Well, years went by. Then I read the post The Cake that Makes Our Family by Lila Byock on Gilt Taste. She tells the heartwarming story of her grandfather Sy's babka. And you know how I feel about family food stories. She doesn't make it herself, considering it her mother's job for now. My own family is not a babka-making family, but I was so taken with Lila's that I sent her the message: You can be sure that when this shiksa gets around to making one, it will be Sy's! (Thought of calling the post Shiksa Babka but was afraid too many people would be expecting skewered meat!)
But I can never make anything strictly by a recipe. Not even if it's my first attempt at something I've never even eaten! I took so many liberties with the recipe, it can no longer be called Sy's. But he was my inspiration, and I will think of him and his granddaughter Lila every time I make it. And I will be making it again! It goes wonderfully well with a cup of tea (which seems to be a requirement for everything I make!).
So tell me, do you have strong opinions about babka? Chocolate or cinnamon? Or both? Nuts? Raisins? Streusel topping or glaze? Is there a particular food that "makes" your family?
The Dough3 1/2 packed cups (17.5 ounces) unbleached all-purpose flour
1/2 cup sugar
1 envelope (2 1/4 teaspoons) instant (RapidRise) yeast
1 1/2 teaspoons salt
1 cup milk (I use 2%)
1 stick (4 ounces) unsalted butter
1 large egg
2 teaspoons vanilla extract
The Filling1 stick unsalted butter, softened
1 cup finely chopped walnuts
1 cup raisins, chopped
2 tablespoons flour
1/2 cup sugar
1 tablespoon cinnamon
The Glaze1 cup confectioners' sugar
2 tablespoons very hot water
1 tablespoon real maple syrup
1 tablespoon melted butter
1/4 teaspoon vanilla
1 In 2-quart bowl, whisk together flour, sugar, salt and yeast.
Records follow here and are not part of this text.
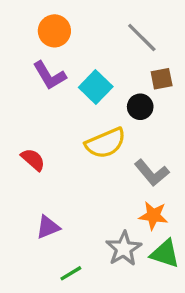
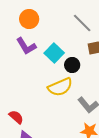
black circle: (140, 107) -> (72, 65), moved
red semicircle: (33, 160) -> (16, 117), moved

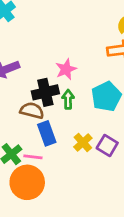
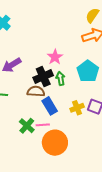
yellow cross: (83, 143) -> (77, 108), turned 32
orange circle: (27, 182) -> (55, 143), moved

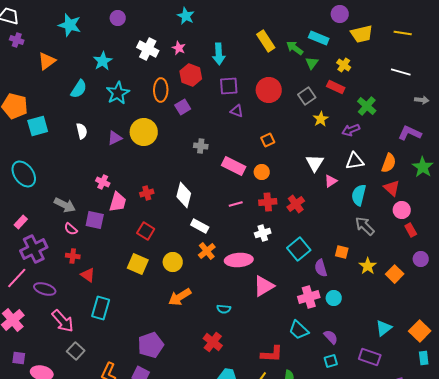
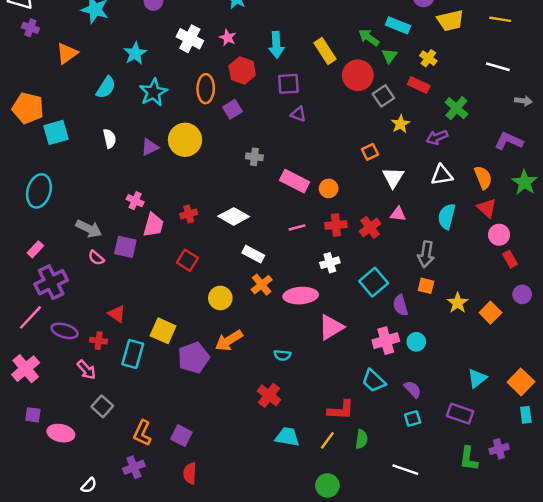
yellow rectangle: (266, 41) -> (325, 51), moved
red circle: (269, 90) -> (358, 75), moved
orange square: (268, 140) -> (370, 152), moved
orange semicircle: (389, 163) -> (483, 177), turned -42
cyan ellipse: (24, 174) -> (39, 191), turned 52
pink triangle: (331, 181) -> (398, 214), moved, turned 40
white diamond: (184, 195) -> (234, 216), turned -75
gray arrow: (365, 226) -> (426, 254), moved, turned -125
red cross: (73, 256) -> (99, 341), moved
yellow square: (138, 264) -> (163, 331), moved
pink arrow: (63, 321) -> (86, 370), size x0.7
purple pentagon: (151, 345) -> (194, 358), moved

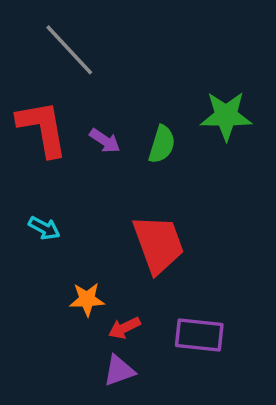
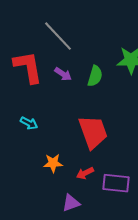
gray line: (69, 50) -> (58, 36), moved
red arrow: (124, 328) -> (85, 173), moved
2 In heavy-bottomed 1-quart saucepan, scald milk, which simply means to heat the milk just until bubbles appear at the edge; do not boil. Remove from heat and stir in the butter until it is all melted.
3 In large bowl, beat egg and stir in vanilla and milk-butter mixture. With dough whisk or wooden spoon, stir in half the flour mixture until thoroughly combined. Stir in remaining flour about a half cup at a time. As the dough forms into a ball, work it against the sides of the bowl to get off all the dry flour. Rub a tiny bit of softened butter in a 2-quart bowl and place the ball of dough in it, rolling it around to coat it lightly with butter. Cover bowl tightly and refrigerate for anywhere from 24 hours to 3 days.
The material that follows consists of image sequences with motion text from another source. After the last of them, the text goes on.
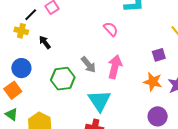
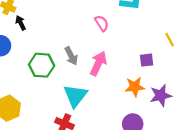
black arrow: (45, 42) -> (21, 23), moved
orange star: (153, 82) -> (135, 87), turned -30

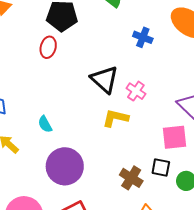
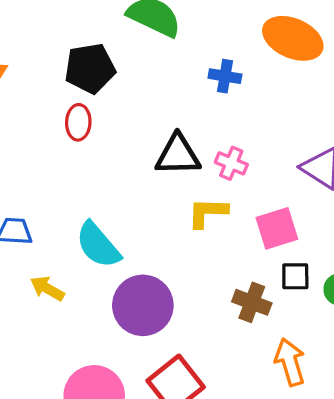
black triangle: (105, 79) -> (178, 155), turned -32
cyan semicircle: (45, 124) -> (98, 245), size x1.8
pink square: (174, 137) -> (277, 228), moved

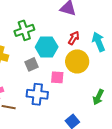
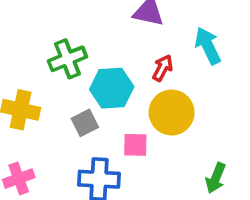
cyan arrow: (98, 42) -> (208, 46), moved

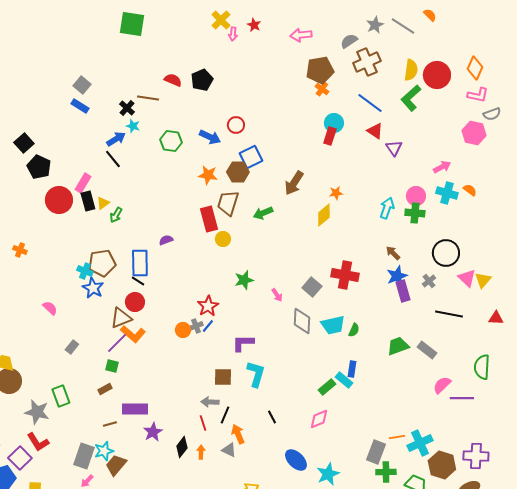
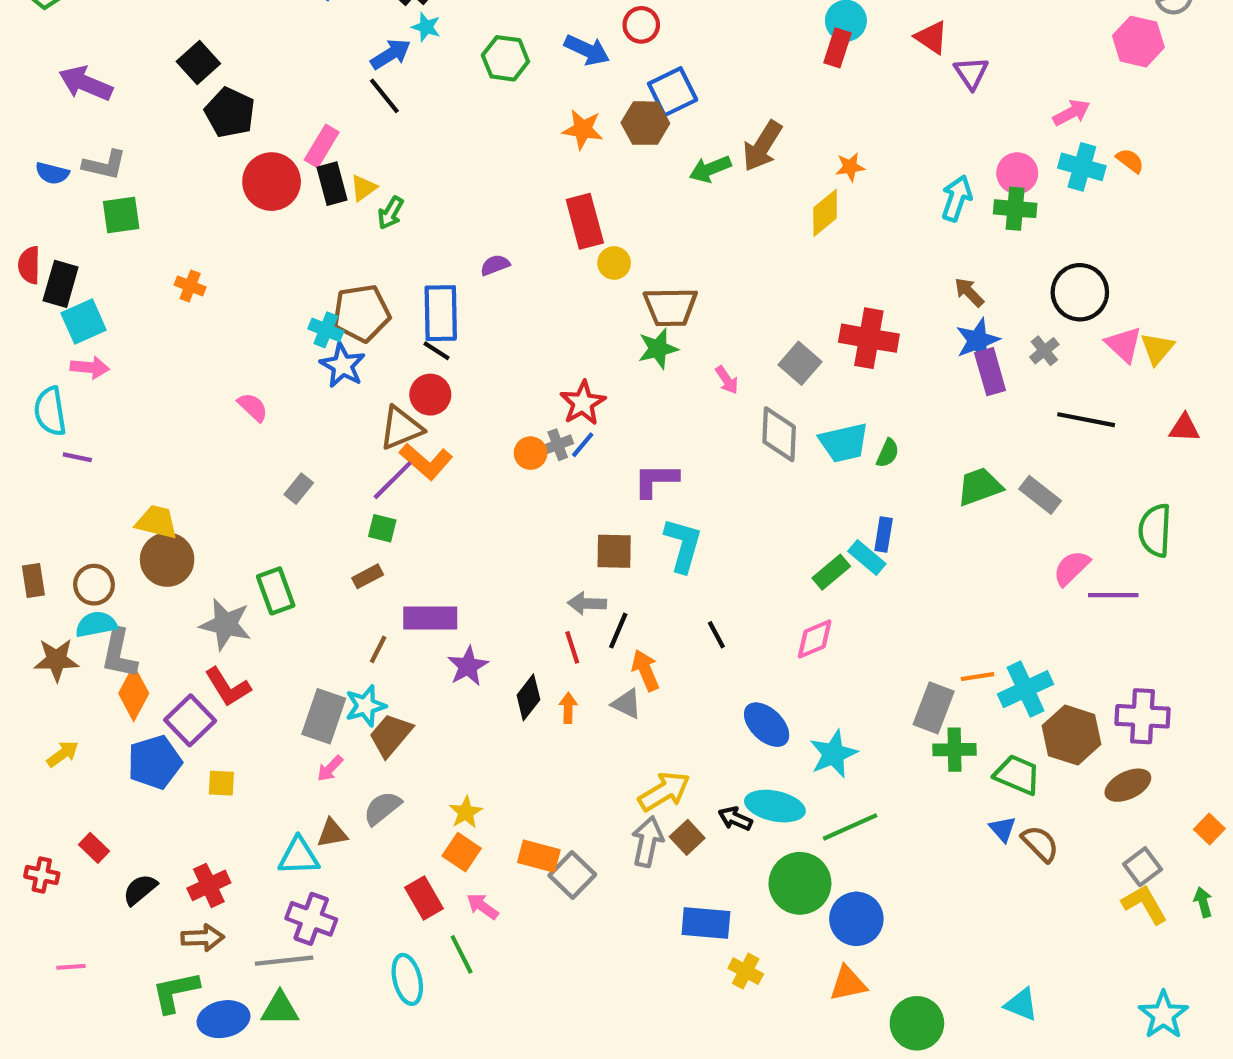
brown trapezoid: (228, 203) -> (670, 307), moved, turned -108
green arrow: (263, 213) -> (710, 169), moved
brown line: (110, 424) -> (378, 649), turned -48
4 On the day you want to make the babka, set aside the butter to soften. Remove the dough from the refrigerator about 3 1/2 hours before you want it to go into the oven. In 1-quart bowl, combine chopped walnuts and chopped raisins with flour, making sure all the raisin pieces are separated. You might need to use 1 tablespoon of the flour while chopping the raisins. Stir in sugar and cinnamon.
5 On a lightly floured surface, divide the dough in half. Turn the bowl upside down and cover the two pieces of dough (or cover them with plastic wrap); let stand for 20 minutes. Butter well a 10-cup, 4-inch high, 8.5-inch diameter kugelhopf pan or a 3.75-inch high, 10-inch diameter Bundt or other fluted tube pan.
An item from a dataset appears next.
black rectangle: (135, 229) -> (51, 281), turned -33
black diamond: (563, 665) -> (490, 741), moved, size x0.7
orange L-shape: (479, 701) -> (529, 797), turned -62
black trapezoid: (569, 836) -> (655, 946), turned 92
6 Roll one piece of dough into a 12x16-inch rectangle, with long edge toward you. Spread on half the softened butter and half the filling mixture. Starting with long edge, roll rather tightly and pinch the edge closed. Repeat with other half of dough. With the two rolls side by side, twist like a braid. Form a circle and pinch the ends together. Place in prepared pan, pressing it firmly into place. Cover and let rise until nearly doubled, about 2 to 3 hours, depending on the temperature of your kitchen.
7 Preheat oven to 350 degrees. Bake at 350 degrees for about 55 minutes. Cool in pan on wire rack for 5 to 10 minutes. Turn babka out onto wire rack and continue cooling for about 1 hour before slicing. In small bowl, whisk together confectioners' sugar and hot water until smooth, then stir in other ingredients for glaze and drizzle over the babka while it is still warm.